> _Supplied material_:
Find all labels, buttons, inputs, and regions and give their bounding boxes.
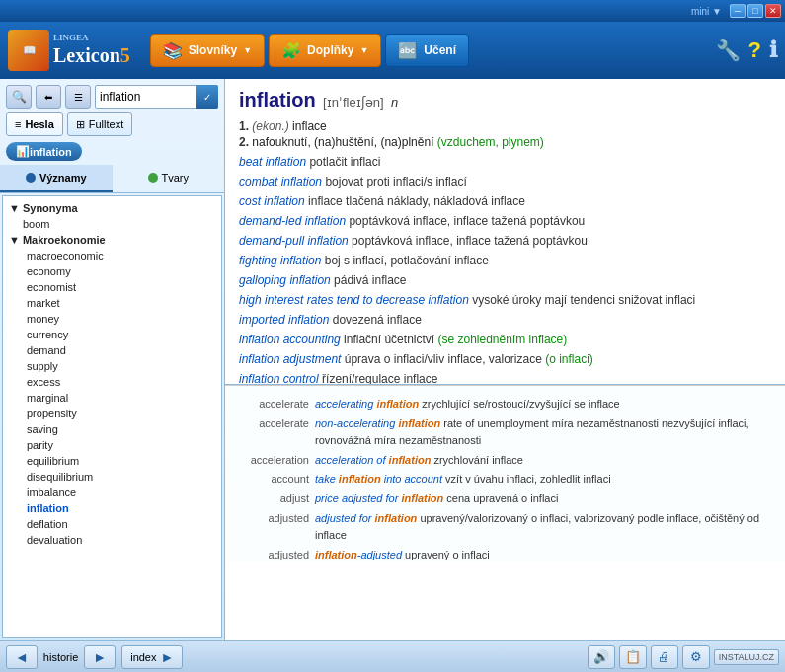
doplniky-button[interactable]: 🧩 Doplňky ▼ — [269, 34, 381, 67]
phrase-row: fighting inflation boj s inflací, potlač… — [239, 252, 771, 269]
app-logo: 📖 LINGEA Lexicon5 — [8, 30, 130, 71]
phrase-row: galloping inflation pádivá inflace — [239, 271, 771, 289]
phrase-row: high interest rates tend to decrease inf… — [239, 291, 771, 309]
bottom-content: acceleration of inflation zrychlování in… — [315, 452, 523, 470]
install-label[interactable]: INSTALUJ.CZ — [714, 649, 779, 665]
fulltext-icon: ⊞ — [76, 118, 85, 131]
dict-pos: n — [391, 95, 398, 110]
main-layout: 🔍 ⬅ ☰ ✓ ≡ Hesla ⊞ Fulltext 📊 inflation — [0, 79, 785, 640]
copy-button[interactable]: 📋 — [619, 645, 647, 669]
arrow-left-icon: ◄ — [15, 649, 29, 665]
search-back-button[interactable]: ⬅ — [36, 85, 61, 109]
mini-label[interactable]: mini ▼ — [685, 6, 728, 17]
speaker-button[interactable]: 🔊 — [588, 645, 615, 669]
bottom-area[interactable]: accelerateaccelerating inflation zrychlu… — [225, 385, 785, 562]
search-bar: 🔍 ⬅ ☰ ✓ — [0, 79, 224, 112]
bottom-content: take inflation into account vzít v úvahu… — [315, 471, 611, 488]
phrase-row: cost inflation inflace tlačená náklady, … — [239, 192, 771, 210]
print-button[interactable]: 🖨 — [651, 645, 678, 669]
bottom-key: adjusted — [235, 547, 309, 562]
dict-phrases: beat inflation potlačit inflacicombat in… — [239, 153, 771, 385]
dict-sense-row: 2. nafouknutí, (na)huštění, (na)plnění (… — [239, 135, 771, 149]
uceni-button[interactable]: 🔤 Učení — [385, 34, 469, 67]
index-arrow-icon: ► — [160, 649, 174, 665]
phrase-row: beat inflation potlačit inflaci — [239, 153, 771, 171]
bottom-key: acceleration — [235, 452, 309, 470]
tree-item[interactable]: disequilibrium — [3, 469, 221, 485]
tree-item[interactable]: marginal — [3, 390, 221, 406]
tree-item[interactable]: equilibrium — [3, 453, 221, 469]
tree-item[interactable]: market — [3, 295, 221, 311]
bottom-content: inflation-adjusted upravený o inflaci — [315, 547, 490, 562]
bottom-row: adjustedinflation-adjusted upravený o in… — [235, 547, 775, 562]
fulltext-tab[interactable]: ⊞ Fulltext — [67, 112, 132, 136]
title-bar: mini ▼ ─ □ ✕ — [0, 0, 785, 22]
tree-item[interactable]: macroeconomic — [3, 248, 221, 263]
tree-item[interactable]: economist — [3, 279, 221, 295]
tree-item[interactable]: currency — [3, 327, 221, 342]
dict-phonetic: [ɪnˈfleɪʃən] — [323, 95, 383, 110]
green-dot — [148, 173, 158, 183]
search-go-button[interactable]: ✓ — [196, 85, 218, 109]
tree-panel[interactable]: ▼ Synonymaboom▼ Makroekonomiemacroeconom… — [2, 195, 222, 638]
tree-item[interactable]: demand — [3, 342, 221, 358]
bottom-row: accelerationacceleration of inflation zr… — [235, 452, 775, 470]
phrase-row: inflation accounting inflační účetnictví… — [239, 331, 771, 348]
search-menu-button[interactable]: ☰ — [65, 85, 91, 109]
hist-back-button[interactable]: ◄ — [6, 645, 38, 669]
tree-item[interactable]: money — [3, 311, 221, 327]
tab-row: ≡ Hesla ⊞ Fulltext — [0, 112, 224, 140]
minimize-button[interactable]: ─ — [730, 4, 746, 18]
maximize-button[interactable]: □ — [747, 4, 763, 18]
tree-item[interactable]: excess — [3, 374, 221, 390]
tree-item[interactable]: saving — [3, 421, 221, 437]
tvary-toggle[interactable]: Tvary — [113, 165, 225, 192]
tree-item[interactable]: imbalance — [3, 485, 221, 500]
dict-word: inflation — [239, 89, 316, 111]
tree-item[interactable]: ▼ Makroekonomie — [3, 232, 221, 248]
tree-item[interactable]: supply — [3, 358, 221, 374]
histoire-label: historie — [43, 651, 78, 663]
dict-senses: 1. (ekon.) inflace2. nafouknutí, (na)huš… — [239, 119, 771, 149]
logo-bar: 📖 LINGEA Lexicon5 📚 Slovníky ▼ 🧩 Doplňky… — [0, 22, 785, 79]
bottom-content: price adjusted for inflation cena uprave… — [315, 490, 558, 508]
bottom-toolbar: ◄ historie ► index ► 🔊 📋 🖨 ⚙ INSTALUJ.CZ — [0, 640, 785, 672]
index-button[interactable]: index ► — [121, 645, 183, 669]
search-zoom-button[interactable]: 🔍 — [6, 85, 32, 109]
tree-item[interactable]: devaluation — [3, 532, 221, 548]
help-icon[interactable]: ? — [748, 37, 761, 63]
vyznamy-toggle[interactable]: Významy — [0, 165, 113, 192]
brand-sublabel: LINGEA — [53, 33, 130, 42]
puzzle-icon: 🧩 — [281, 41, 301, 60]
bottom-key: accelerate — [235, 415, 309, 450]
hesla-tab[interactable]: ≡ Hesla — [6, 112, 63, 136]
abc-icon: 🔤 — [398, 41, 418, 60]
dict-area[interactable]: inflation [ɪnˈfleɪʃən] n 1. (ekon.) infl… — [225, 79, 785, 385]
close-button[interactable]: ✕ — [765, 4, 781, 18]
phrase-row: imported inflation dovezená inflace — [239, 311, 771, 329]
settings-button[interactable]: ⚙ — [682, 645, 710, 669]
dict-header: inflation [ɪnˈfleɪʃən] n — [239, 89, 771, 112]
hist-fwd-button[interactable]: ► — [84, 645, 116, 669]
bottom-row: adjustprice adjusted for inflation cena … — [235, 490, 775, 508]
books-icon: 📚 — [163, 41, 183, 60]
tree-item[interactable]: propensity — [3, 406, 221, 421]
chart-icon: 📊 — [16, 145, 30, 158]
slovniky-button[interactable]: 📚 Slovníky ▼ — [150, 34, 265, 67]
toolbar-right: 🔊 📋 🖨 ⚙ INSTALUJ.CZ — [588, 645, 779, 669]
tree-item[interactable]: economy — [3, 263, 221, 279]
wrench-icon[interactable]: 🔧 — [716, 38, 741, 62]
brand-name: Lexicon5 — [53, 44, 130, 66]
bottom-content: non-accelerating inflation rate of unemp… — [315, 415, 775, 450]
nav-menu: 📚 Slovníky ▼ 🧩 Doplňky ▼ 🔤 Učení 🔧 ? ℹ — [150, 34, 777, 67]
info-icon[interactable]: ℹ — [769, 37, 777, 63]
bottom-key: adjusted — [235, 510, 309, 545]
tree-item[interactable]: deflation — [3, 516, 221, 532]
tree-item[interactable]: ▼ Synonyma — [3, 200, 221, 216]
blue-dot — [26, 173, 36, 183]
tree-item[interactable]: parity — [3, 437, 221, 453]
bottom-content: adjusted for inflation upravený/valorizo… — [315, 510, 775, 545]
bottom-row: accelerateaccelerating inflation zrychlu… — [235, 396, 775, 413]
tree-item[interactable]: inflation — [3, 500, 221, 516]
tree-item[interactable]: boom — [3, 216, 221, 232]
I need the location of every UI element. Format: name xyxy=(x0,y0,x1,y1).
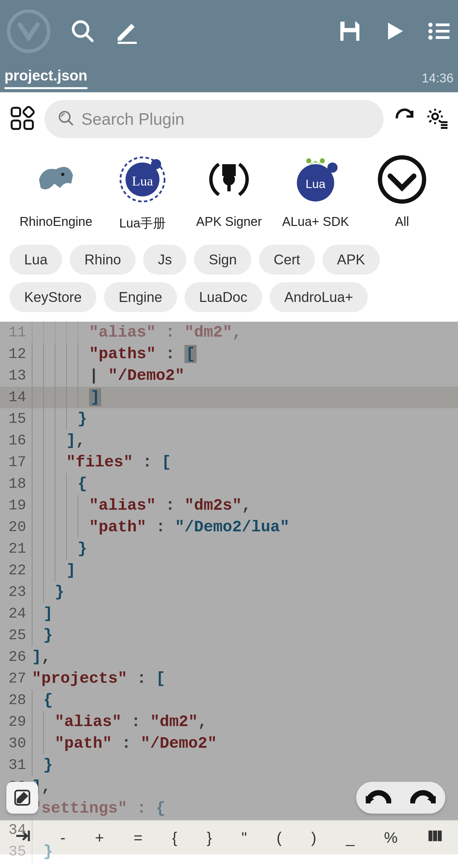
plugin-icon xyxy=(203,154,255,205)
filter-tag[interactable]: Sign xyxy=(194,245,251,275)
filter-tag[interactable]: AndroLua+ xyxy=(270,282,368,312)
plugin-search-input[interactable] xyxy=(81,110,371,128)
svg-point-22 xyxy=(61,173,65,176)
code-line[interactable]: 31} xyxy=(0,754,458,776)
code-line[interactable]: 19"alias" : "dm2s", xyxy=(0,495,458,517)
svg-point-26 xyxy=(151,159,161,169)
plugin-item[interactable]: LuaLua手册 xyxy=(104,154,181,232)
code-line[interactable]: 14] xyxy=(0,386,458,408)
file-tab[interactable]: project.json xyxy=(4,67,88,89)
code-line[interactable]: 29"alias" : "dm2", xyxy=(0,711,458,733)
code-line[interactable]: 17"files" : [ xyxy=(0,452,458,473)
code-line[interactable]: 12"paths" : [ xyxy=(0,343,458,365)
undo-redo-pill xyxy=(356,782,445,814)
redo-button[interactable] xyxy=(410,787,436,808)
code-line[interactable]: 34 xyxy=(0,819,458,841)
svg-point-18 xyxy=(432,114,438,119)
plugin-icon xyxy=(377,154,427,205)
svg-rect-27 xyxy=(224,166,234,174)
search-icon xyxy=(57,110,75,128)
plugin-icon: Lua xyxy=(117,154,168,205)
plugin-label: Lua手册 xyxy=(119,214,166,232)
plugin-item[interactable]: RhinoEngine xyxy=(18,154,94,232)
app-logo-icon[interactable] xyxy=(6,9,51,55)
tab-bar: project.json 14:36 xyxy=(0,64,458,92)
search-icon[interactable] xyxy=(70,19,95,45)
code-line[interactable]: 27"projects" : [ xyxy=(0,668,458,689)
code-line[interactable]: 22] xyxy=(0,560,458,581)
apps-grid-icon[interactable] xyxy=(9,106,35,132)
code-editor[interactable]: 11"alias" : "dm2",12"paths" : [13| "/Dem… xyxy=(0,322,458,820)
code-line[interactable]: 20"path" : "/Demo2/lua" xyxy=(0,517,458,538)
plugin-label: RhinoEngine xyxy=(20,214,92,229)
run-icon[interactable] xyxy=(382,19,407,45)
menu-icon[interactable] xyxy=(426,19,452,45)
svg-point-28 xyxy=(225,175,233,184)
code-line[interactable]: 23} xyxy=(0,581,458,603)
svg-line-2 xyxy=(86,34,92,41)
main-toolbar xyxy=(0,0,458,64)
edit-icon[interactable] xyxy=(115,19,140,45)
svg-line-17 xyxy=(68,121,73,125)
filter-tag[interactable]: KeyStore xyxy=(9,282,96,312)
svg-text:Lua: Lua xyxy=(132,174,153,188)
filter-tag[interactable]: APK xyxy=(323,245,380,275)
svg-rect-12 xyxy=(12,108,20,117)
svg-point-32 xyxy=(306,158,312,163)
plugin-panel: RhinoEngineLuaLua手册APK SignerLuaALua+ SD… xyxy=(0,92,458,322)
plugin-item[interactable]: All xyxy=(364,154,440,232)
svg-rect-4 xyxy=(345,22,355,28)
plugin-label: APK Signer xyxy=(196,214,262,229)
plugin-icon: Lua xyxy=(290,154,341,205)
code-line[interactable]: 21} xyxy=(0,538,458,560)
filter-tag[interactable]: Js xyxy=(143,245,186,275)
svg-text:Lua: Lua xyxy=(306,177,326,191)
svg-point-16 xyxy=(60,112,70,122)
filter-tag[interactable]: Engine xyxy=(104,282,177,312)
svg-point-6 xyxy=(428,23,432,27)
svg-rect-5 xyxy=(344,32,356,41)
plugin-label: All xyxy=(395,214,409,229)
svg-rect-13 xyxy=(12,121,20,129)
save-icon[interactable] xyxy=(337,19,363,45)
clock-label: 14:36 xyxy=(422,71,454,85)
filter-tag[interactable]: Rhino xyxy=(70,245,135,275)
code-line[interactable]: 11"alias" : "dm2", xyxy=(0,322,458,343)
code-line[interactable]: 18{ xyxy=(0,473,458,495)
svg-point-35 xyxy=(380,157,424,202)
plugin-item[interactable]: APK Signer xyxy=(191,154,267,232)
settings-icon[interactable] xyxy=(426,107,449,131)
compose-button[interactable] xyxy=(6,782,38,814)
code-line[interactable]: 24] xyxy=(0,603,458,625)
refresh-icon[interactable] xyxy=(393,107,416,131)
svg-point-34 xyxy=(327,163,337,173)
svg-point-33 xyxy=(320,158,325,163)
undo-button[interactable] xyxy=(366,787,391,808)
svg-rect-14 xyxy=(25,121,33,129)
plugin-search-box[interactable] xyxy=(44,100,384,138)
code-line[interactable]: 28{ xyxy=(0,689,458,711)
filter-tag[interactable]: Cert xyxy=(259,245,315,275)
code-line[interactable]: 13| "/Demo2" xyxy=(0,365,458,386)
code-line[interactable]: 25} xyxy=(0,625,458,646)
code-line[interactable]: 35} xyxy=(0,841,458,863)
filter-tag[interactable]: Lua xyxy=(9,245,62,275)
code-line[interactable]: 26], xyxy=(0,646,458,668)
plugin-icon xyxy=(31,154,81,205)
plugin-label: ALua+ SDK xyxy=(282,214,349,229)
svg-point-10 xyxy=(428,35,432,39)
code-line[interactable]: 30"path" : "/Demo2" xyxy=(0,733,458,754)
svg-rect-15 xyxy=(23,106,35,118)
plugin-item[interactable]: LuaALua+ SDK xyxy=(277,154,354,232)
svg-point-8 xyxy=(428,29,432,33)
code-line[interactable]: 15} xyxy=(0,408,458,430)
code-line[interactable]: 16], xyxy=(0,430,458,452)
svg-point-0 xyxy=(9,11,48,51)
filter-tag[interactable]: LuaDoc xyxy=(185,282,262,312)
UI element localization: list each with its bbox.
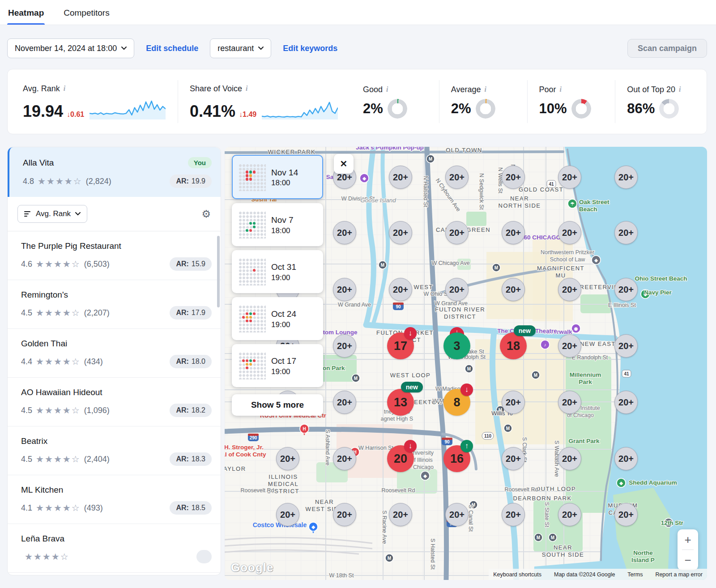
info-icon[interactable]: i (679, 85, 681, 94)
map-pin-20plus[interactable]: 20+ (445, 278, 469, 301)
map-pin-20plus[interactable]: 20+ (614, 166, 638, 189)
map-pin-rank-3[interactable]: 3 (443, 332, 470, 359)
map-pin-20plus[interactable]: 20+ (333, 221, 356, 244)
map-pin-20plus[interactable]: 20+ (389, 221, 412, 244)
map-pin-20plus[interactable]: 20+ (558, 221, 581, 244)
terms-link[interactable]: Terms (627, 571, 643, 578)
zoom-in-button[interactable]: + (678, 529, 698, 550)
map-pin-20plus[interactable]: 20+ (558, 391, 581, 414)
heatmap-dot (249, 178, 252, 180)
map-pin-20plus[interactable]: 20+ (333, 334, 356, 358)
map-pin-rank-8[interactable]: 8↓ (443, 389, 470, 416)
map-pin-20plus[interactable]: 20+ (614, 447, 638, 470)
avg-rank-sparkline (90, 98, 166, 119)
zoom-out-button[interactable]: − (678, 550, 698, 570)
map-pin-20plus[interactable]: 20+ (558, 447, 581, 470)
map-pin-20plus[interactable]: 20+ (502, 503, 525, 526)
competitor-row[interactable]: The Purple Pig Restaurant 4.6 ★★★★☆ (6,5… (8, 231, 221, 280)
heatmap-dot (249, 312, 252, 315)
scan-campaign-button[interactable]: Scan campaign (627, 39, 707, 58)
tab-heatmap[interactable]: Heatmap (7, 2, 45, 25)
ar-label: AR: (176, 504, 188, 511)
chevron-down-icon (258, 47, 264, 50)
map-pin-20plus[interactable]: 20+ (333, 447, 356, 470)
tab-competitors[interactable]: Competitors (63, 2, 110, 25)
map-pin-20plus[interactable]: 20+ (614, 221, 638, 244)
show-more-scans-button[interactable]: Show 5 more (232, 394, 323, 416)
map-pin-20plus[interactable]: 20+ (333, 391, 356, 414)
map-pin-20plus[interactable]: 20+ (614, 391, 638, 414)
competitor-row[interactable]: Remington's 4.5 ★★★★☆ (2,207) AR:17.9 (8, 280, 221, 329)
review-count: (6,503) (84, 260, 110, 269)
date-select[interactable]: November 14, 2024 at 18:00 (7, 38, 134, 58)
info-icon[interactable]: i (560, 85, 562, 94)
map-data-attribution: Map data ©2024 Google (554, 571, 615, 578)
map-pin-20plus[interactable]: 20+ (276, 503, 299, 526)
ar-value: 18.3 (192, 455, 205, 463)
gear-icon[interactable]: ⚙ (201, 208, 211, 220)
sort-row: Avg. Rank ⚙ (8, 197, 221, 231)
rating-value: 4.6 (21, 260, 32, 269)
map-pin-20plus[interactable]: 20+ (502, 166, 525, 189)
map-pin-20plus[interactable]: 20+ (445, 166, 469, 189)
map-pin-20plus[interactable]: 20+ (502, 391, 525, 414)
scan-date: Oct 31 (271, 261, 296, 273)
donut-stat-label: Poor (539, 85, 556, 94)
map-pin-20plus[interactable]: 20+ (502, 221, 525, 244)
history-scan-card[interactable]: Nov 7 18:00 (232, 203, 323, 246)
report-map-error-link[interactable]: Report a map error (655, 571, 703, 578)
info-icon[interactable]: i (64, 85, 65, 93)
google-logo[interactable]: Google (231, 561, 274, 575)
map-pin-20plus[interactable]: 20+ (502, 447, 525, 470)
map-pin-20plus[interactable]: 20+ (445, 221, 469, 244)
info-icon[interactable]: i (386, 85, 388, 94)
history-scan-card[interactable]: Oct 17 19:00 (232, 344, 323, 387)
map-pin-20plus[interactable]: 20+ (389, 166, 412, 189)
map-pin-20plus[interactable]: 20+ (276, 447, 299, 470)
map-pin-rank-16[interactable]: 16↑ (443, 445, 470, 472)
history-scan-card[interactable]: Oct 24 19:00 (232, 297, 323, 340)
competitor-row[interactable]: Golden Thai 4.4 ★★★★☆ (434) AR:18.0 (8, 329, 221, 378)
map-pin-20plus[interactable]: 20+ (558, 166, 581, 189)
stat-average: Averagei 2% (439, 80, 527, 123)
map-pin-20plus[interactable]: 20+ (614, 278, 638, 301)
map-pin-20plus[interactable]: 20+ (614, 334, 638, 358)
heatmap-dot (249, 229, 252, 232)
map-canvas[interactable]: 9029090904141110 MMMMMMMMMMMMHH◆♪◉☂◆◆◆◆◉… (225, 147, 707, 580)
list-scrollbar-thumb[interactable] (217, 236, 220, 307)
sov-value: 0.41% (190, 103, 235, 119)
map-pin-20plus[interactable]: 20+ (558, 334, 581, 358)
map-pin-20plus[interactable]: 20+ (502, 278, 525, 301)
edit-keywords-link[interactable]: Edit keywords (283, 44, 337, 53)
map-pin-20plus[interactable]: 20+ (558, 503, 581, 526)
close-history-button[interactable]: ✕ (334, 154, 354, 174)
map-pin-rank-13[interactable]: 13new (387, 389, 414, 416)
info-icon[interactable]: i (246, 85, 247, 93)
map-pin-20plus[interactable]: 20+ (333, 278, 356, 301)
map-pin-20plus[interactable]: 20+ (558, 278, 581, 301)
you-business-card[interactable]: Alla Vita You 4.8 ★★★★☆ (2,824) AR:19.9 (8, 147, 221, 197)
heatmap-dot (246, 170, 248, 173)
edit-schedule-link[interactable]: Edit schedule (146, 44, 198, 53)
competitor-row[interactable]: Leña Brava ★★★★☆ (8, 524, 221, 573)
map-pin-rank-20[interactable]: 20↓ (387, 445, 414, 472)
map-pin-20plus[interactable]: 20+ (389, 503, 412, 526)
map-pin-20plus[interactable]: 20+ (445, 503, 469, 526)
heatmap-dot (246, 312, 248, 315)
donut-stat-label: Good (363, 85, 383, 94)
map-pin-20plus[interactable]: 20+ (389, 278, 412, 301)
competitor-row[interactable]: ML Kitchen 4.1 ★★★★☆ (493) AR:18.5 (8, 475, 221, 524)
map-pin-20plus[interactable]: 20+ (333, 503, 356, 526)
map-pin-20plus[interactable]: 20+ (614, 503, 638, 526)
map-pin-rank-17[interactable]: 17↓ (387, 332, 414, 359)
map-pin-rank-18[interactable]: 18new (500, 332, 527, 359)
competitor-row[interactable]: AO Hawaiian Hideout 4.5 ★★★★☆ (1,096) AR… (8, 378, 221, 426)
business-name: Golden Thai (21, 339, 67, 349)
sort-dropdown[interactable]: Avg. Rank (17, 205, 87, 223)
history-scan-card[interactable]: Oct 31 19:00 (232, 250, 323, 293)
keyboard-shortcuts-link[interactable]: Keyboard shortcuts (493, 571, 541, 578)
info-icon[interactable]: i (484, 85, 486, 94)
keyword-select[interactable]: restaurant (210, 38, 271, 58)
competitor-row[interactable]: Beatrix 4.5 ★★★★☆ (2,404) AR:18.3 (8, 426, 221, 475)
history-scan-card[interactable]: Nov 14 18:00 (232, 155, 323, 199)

> _Problem to work on_: The word to find is "historie". Copy every line of the records that holds it.

> _Written reply_:
histoire-label: historie — [43, 651, 78, 663]
bottom-toolbar: ◄ historie ► index ► 🔊 📋 🖨 ⚙ INSTALUJ.CZ — [0, 640, 785, 672]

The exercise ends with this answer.